Avocet production operations software solution
Field-level decision support system enabling you to hit all of your production targets
Field-level decision support system enabling you to hit all of your production targets.
Implementing smart production operations to improve operational performance and efficiency
This project took place on a remote well pad, in a brownfield in the Amazonian region of Ecuador. Smart production operations (SPO) have been implemented as a comprehensive automated solution in the field, to improve operational performance and efficiency.
This project deployed digital solutions as a game changer for operational efficiency and production optimization in a challenging location. This well pad was chosen due to its remote location ( a three hour round trip from base), a low mean time between failures (MTBF) for ESPs, high production losses from flow assurance events, lack of early identification and response for debottlenecking. It was further hindered by a lack of well tests and its reliance on manual operations.

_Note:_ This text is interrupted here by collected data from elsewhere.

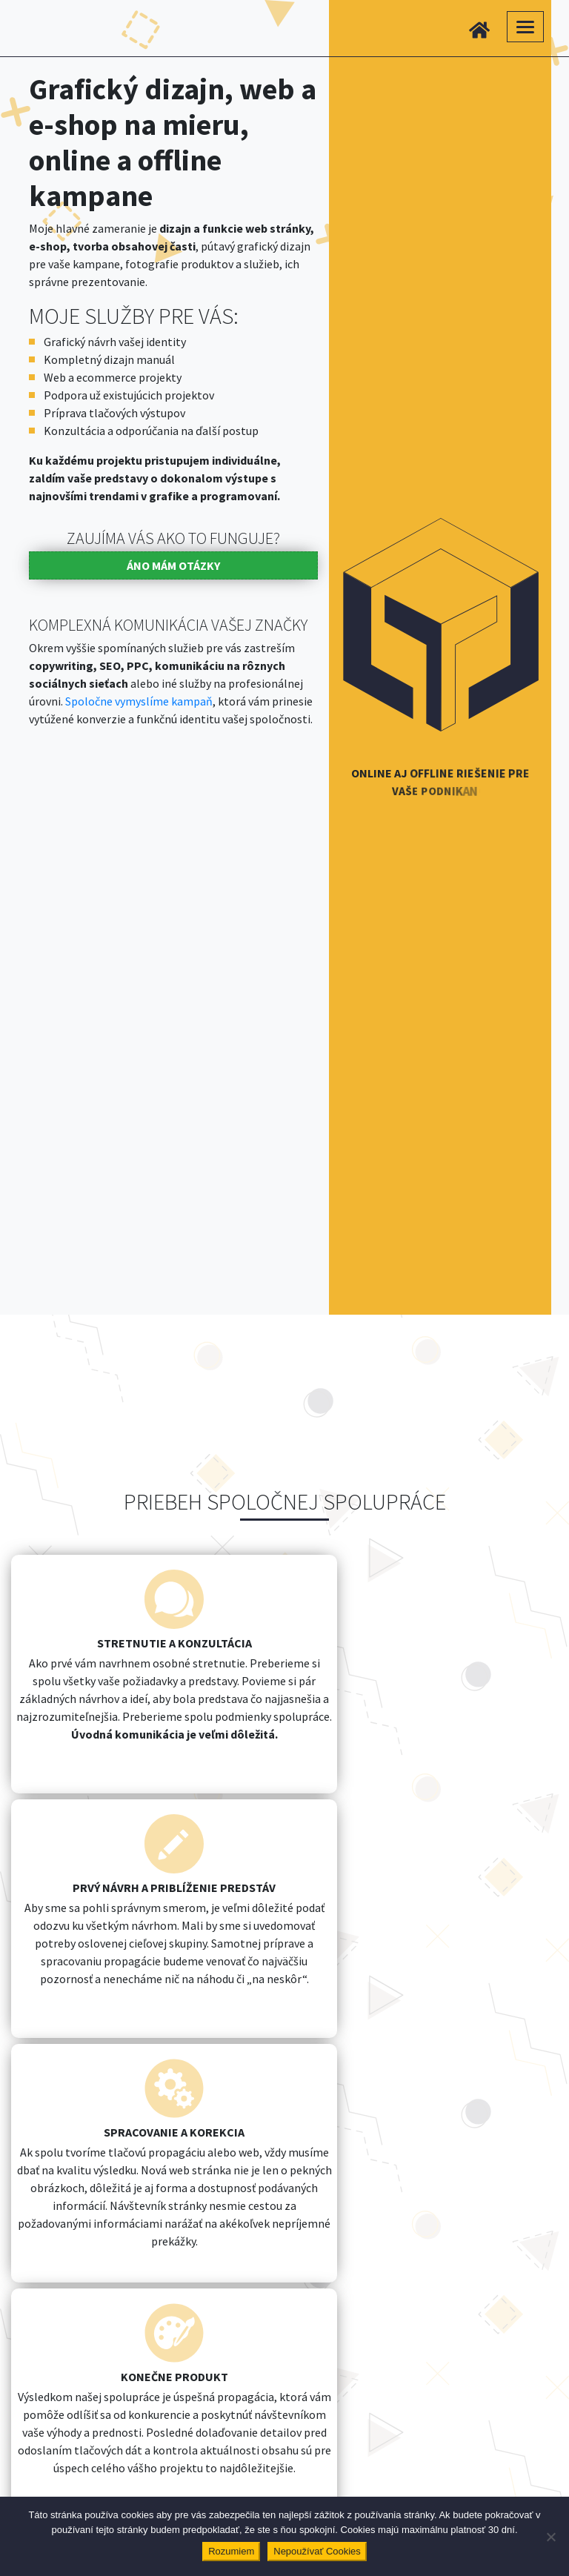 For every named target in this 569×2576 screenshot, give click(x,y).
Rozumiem (231, 2551)
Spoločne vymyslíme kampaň (139, 701)
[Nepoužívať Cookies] (550, 2536)
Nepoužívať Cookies (317, 2551) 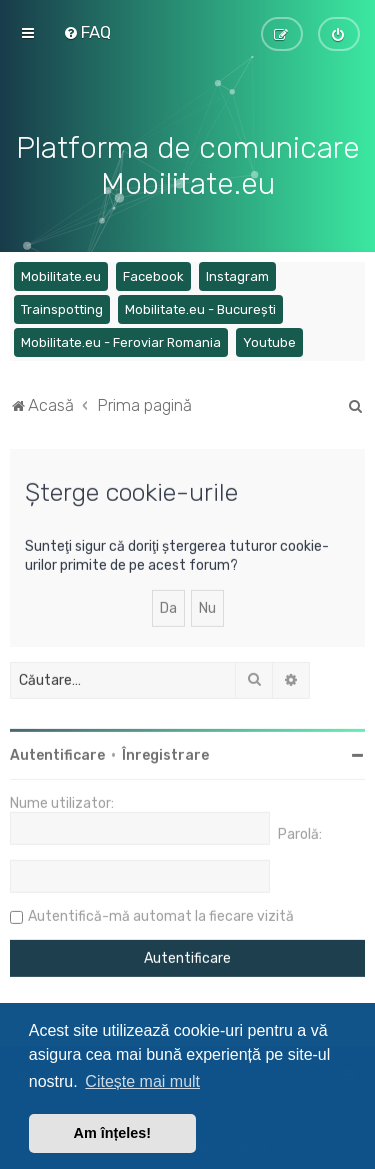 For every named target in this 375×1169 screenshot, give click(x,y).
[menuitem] (87, 32)
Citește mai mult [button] (142, 1081)
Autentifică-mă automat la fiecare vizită (161, 913)
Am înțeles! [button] (113, 1133)
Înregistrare (165, 752)
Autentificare (57, 752) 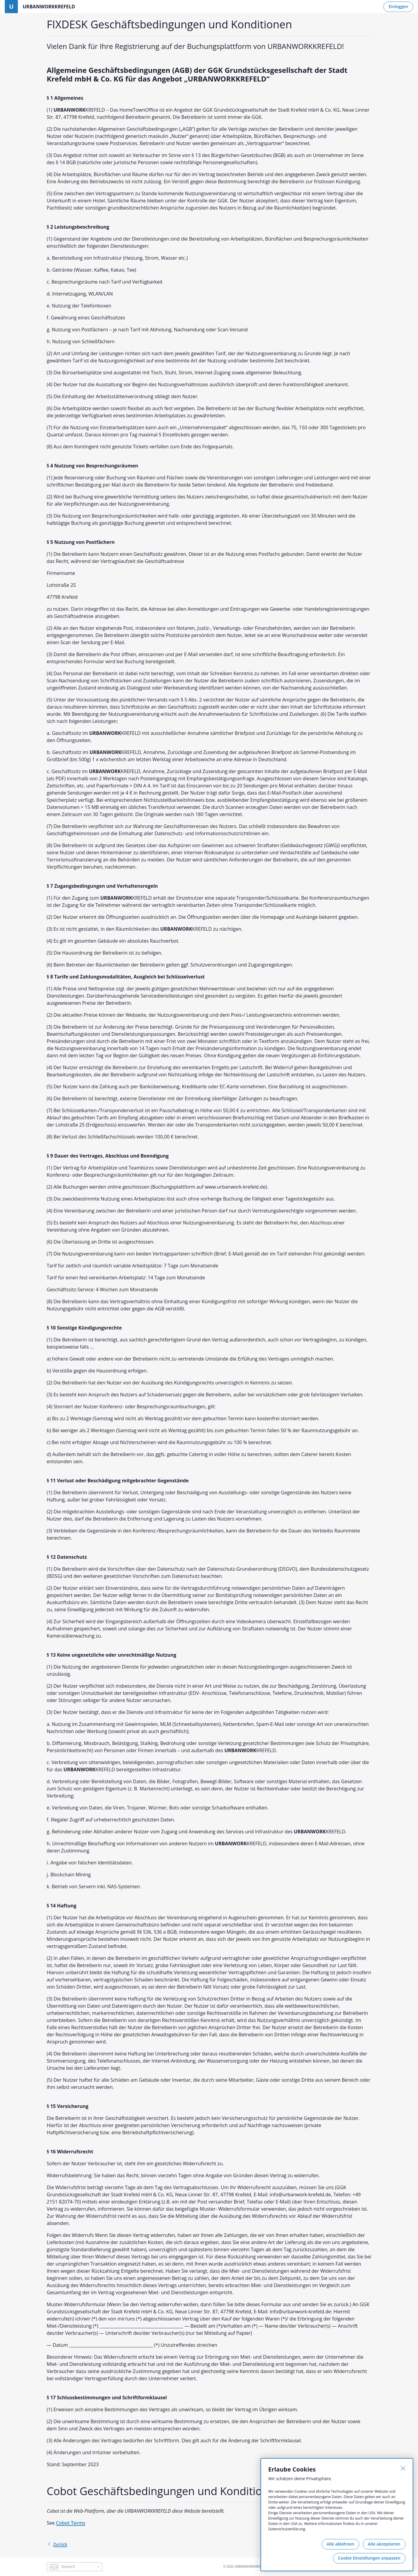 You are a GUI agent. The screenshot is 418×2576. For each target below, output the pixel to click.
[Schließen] (403, 2468)
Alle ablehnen (340, 2544)
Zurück (57, 2544)
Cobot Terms (70, 2523)
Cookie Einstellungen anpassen (369, 2558)
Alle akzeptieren (384, 2544)
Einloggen (398, 6)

Access was also frequently interrupted by local strikes, delaying responses to corrective actions. At the outset of the project six key performance objectives were identified, to increase oil production, reduce production losses, increase crew and people efficiency, reduce the well failure index, reduce CO2 emissions, and increase chemical treatment efficiency and reliability.

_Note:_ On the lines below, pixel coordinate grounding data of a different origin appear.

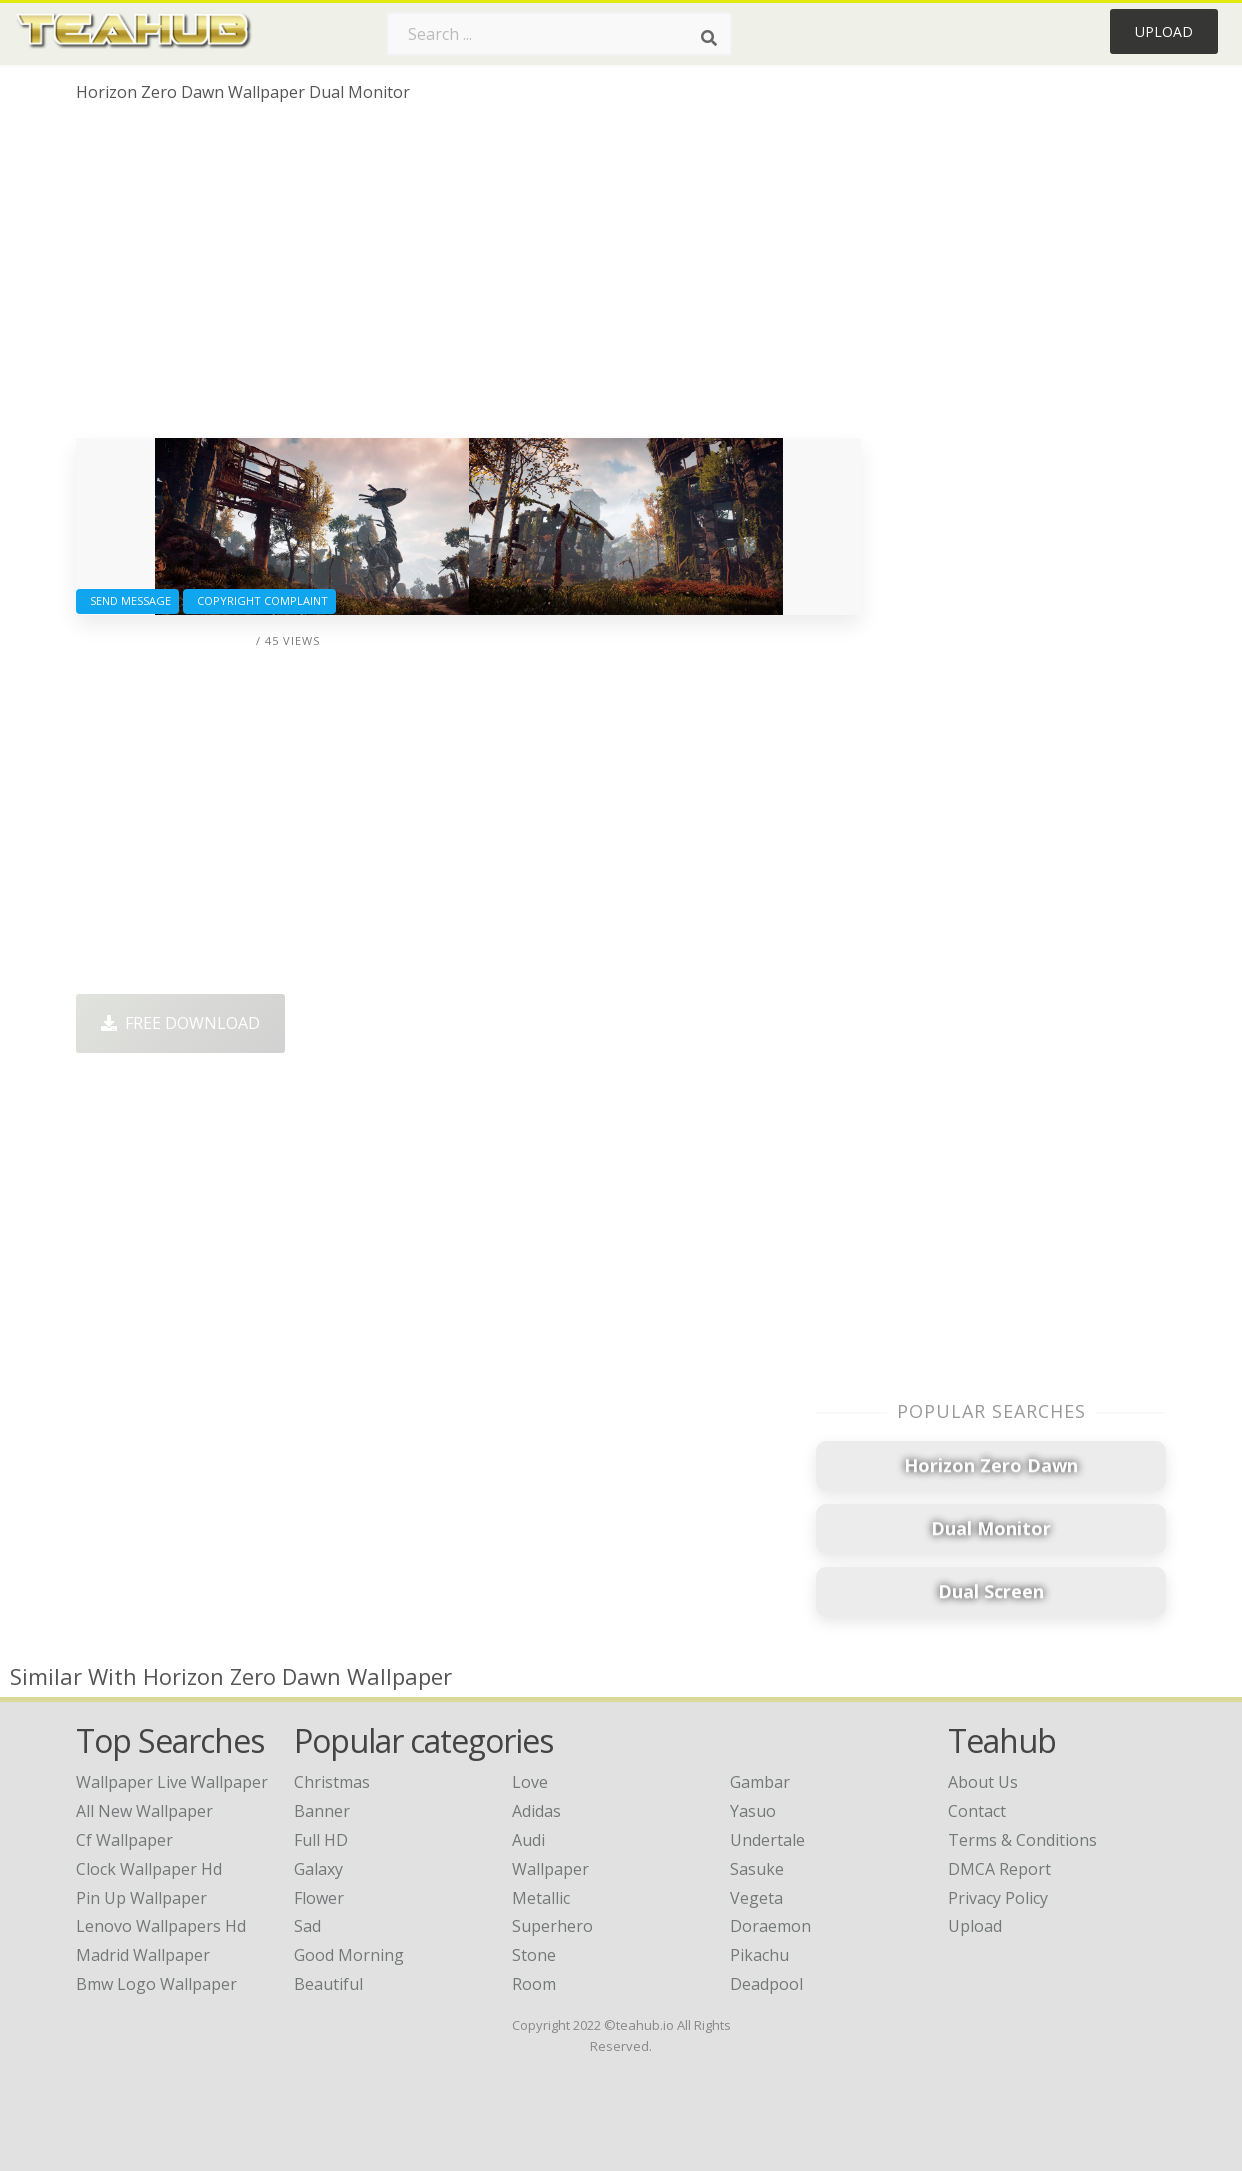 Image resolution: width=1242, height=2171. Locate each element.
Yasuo (753, 1811)
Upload (1164, 31)
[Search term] (559, 34)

The SPO project implemented in this field has shown remarkable results against all six of the benchmarking performance objectives. The solutions implemented have resulted in improved production, with a 1.5% average increase and production losses reduced by 48%. People efficiency also increased by 60%, due to the reduction in time taken to perform activities remotely from the monitoring center compared with when they were previously performed manually on location.
After eight months of implementation, current trends show the well failure index will be reduced by as much as 25% and three rigless interventions have been avoided saving upwards of USD 30 thousand.
The chemical treatment system has shown even greater improvement with a 99% increase in reliability.
The project also achieved a significant improvement in carbon footprint with a 57% reduction in CO2 emissions, which translates to a reduction of 1.5 tons of CO2 emissions per month.
This was due to a reduction in the number of field visits, made possible by digitally enabled remote and autonomous operations.